**WHAT TO DO:** Any image in the records is to be skipped; everything else should be reproduced exactly.

**INFORMATION PROVIDED:**
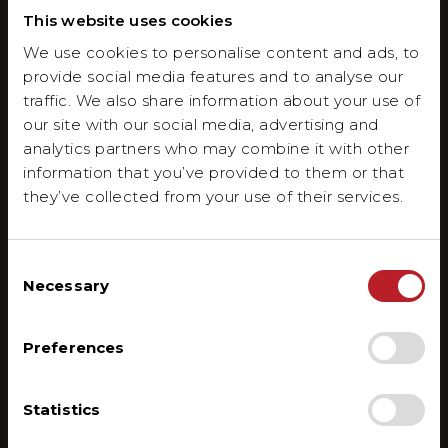
This website uses cookies
We use cookies to personalise content and ads, to
provide social media features and to analyse our
traffic. We also share information about your use of
our site with our social media, advertising and
analytics partners who may combine it with other
information that you’ve provided to them or that
they’ve collected from your use of their services.
Consent
Necessary
Selection
Preferences
Statistics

**ANSWER TO THE PROBLEM:**
This website uses cookies
We use cookies to personalise content and ads, to
provide social media features and to analyse our
traffic. We also share information about your use of
our site with our social media, advertising and
analytics partners who may combine it with other
information that you’ve provided to them or that
they’ve collected from your use of their services.
Consent
Necessary
Selection
Preferences
Statistics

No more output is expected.